TRIBUNNEWS.COM, JAKARTA – Ketua Umum Gerakan Nasional Anti Narkotika (Granat), Henry Yosodiningrat, mengaku bahwa dirinya diteror melalui SMS dalam waktu satu bulan belakangan.

Teror tersebut terjadi sebelum anak keduanya ditangkap polisi terkait dengan dugaan penggunaan narkoba.

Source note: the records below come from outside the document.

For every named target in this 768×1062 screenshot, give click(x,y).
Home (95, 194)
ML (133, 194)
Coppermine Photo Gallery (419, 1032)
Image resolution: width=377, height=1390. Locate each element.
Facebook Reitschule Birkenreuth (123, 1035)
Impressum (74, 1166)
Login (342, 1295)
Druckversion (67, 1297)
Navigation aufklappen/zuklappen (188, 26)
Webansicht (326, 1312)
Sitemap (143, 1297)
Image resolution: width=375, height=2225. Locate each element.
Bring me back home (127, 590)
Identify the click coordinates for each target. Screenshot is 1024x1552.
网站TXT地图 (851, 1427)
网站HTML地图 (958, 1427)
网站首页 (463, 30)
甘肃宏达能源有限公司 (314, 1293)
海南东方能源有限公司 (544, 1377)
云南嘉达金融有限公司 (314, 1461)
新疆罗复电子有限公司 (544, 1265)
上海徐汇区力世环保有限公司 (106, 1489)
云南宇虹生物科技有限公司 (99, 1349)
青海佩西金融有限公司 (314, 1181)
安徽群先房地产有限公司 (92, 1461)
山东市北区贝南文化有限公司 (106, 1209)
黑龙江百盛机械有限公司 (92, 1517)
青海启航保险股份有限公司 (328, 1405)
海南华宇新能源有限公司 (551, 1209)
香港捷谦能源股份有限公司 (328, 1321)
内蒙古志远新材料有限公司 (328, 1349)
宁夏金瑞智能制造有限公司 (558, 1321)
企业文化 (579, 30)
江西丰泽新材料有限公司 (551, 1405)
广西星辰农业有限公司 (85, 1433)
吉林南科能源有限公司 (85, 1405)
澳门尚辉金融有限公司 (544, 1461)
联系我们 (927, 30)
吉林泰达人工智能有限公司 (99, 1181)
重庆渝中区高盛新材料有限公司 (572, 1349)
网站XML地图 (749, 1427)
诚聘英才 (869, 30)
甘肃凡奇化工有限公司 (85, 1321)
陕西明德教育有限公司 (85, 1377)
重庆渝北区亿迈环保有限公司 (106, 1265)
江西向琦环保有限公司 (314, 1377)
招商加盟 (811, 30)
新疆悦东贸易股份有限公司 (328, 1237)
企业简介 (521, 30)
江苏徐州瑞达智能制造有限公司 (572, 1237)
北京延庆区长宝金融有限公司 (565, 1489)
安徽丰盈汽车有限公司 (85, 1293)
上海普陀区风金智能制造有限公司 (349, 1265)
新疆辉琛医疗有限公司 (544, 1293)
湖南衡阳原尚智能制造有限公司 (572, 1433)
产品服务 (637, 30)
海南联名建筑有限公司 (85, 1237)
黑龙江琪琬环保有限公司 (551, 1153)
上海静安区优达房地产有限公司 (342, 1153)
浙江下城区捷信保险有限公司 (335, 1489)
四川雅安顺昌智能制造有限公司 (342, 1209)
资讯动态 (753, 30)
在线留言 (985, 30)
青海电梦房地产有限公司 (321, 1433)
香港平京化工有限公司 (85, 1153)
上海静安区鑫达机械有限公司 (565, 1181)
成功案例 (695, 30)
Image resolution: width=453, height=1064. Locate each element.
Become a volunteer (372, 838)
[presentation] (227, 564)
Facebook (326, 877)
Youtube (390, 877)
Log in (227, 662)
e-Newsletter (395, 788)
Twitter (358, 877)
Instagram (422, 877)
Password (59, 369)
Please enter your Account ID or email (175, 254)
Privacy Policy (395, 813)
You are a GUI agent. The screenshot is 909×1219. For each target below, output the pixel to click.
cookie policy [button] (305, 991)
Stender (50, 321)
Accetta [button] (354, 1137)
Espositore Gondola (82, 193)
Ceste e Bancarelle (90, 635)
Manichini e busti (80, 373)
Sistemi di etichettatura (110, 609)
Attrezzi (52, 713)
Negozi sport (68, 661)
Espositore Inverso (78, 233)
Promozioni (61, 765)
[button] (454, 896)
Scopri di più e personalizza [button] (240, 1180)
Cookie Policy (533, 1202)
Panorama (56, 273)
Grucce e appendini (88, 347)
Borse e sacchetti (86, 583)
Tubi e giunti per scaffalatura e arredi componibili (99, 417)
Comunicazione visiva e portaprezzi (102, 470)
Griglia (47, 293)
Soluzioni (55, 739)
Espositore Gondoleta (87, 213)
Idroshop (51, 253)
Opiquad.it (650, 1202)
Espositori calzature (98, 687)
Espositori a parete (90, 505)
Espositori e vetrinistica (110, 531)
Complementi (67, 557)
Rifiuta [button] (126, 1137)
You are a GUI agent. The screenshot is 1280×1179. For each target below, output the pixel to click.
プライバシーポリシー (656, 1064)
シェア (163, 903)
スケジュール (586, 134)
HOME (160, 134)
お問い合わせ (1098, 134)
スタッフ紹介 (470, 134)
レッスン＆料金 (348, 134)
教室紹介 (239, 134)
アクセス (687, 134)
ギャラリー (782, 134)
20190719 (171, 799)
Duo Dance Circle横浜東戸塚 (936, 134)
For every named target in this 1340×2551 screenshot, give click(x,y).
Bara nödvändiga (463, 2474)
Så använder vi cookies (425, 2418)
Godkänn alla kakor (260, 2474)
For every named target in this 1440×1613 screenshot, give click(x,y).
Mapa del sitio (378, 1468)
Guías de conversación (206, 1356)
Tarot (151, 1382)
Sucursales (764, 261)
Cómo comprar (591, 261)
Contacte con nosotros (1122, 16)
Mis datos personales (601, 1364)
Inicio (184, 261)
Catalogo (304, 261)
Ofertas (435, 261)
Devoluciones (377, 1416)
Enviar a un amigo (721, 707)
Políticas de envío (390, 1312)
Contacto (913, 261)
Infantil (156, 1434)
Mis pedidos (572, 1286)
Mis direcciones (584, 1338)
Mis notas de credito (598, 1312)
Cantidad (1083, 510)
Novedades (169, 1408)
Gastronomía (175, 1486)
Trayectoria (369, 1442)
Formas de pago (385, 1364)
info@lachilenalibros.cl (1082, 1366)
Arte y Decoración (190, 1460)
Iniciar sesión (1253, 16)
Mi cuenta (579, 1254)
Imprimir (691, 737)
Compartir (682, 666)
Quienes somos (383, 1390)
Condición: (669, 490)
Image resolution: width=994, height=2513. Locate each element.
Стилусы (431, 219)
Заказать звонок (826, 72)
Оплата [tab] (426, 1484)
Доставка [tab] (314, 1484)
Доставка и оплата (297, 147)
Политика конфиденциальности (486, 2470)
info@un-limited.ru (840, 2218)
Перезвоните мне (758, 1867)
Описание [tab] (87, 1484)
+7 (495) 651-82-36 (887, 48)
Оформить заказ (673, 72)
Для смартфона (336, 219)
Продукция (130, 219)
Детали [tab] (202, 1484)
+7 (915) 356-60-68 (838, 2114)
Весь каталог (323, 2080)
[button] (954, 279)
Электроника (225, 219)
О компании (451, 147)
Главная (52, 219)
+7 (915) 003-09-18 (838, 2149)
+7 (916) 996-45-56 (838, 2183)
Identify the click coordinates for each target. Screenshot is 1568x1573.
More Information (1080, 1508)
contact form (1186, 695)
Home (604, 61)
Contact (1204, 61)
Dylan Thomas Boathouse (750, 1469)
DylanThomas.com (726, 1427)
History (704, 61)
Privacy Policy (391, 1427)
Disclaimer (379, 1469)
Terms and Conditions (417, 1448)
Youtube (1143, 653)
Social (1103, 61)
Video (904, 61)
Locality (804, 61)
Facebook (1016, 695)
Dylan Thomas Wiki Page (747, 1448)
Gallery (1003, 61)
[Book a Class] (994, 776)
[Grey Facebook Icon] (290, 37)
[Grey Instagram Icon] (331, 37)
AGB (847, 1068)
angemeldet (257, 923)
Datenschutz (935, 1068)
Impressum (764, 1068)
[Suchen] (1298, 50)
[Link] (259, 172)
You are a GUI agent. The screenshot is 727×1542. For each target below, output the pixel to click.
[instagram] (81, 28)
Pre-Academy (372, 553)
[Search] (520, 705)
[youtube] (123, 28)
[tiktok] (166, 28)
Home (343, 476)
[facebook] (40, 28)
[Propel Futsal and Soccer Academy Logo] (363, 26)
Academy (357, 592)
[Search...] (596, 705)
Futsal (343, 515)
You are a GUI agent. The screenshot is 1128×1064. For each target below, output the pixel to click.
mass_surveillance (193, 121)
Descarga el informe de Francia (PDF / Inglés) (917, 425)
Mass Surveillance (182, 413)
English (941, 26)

“Selama sebulan belakangan ini, saya mendapat teror SMS. Isinya kurang lebih menyebut, Ketua Granat sok memberantas narkoba, tapi anaknya sendiri pakai narkoba,” kata Henry ketika dihubungi Warta Kota, Selasa (10/4/2018).

Nomor telepon yang digunakan pelaku tersebut berubah-ubah. Bahkan ketika dihubungi oleh Henry tidak pernah tersambung.

“Sehari bisa lima SMS teror tersebut saya terima. Karena penasaran, saya hubungi Dirresnarkoba (Direktorat Reserse Narkoba Polda Metro Jaya, Kombes Pol Suwondo Nainggolan),” kata Henry.

Ia menceritakan teror tersebut. Henry meminta untuk memeriksa anak keduanya diperiksa dan digeledah ketika di tengah jalan.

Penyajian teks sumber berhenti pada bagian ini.